The Ofcom Code on the Scheduling of Television Advertising and the Ofcom Broadcasting Code, for both television and radio, contain rules for sponsorship and commercial references that are relevant to this section.
Unless otherwise stated, all the rules in this section apply to programme promotions.
"Programme" is a programme on any UK television or radio service.
"Editorial content" in this section applies to programmes on any UK television or radio service and – in rule 2.1 – to editorial content on television text services and interactive television services.
Television only - "Programme promotion" is a trailer for a programme. It is not an advertisement if it is shown on the channel on which the programme will be broadcast or on a channel related to the channel on which the programme will be broadcast.
Advertisements must be obviously distinguishable from editorial content, especially if they use a situation, performance or style reminiscent of editorial content, to prevent the audience being confused between the two. The audience should quickly recognise the message as an advertisement.
If used in an advertisement, an expression or sound effect associated with news bulletins or public service announcements (for example, "news flash") needs special care. The audience should quickly recognise the message as an advertisement.
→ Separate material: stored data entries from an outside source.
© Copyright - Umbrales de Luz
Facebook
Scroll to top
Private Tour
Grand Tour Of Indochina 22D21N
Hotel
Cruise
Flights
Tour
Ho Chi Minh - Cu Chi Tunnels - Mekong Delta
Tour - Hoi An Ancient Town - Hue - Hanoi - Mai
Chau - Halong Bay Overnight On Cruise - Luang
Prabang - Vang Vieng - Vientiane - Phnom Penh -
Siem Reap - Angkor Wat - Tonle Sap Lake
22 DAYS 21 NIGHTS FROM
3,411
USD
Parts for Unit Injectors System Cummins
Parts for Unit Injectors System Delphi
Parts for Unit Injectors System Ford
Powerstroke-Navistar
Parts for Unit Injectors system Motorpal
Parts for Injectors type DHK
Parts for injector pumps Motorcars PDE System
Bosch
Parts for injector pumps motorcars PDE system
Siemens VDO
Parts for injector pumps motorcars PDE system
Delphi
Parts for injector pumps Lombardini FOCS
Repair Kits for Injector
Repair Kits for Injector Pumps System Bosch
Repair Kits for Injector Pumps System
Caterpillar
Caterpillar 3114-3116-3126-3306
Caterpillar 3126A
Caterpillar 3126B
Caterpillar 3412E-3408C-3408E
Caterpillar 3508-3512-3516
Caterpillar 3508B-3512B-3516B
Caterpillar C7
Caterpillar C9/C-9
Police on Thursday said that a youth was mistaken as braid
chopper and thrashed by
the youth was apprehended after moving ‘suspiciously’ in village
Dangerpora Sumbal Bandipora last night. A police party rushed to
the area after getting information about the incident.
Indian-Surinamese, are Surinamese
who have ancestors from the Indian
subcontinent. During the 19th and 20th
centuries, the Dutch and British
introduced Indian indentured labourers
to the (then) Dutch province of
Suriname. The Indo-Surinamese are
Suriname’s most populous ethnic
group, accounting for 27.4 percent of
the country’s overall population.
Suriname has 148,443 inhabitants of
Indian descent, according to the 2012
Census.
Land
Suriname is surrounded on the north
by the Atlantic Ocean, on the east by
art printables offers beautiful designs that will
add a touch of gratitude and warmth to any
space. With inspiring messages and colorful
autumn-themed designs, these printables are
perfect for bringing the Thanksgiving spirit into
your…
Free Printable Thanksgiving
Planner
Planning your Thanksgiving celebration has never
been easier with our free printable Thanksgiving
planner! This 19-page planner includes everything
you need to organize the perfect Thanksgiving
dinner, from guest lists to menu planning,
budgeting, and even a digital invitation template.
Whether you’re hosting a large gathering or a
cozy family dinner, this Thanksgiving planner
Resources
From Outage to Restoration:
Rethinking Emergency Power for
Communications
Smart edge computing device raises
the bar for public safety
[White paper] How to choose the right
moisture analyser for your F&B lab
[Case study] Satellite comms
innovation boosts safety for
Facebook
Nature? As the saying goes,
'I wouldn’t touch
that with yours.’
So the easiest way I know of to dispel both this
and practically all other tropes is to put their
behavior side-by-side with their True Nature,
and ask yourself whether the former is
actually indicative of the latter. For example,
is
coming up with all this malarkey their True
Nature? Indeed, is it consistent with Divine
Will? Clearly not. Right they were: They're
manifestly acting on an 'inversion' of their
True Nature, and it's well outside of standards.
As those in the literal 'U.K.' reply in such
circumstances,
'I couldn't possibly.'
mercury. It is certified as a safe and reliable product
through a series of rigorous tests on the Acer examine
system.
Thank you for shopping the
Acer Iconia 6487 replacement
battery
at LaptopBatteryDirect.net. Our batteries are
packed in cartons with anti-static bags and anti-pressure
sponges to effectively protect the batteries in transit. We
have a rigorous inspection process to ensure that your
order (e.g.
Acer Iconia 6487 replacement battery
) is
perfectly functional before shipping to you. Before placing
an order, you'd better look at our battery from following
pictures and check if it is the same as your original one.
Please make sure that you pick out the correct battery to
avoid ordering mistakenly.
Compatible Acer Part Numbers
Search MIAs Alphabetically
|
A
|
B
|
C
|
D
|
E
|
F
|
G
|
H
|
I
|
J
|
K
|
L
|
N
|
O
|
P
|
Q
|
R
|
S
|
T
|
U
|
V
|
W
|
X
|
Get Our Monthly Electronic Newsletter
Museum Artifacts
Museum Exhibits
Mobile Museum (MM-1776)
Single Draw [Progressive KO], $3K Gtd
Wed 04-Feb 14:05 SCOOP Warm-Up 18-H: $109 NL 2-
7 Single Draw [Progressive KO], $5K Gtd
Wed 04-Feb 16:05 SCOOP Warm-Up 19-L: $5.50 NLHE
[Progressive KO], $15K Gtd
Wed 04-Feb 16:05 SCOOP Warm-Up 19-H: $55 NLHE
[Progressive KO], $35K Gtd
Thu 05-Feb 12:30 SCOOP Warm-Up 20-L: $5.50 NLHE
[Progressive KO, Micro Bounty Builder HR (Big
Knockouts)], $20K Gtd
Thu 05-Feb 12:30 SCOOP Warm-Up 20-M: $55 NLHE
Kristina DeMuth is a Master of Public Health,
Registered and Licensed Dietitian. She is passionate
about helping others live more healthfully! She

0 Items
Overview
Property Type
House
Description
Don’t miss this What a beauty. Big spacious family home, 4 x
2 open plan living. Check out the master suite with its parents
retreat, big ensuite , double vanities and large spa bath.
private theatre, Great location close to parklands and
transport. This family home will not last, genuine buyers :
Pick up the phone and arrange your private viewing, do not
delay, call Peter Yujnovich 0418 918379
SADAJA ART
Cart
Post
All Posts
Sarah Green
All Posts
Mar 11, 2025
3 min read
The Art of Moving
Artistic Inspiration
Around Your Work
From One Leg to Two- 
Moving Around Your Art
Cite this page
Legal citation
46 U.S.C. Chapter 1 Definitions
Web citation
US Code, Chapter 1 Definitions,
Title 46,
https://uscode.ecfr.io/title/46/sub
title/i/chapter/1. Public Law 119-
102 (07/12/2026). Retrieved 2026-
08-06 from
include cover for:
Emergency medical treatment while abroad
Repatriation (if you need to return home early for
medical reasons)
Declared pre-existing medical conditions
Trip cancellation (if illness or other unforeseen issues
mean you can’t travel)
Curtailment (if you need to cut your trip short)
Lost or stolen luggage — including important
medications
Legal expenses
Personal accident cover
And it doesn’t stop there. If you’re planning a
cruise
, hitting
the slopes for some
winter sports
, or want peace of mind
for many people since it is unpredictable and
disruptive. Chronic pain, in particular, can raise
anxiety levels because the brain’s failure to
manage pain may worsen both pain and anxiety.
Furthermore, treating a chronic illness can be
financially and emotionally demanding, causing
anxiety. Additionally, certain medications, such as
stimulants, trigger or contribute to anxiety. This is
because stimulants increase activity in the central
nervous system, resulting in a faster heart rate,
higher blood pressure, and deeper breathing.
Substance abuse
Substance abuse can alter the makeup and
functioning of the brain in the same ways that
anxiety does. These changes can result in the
The use of a title, logo, set or music associated with a programme that is broadcast on that medium needs special care. The audience should quickly recognise the message as an advertisement.
Television only – Television advertisements, except for programme promotions, must not:
refer to themselves in a way that might lead viewers to believe they are watching a programme
feature, visually or orally, anyone who currently and regularly presents news or current affairs on television
include extracts from broadcasts of parliamentary proceedings.
Radio only – A person who currently and regularly reads the news on radio or television may voice radio advertisements but must not advertise products or services that are likely to be seen to compromise the impartiality of their news-reading role.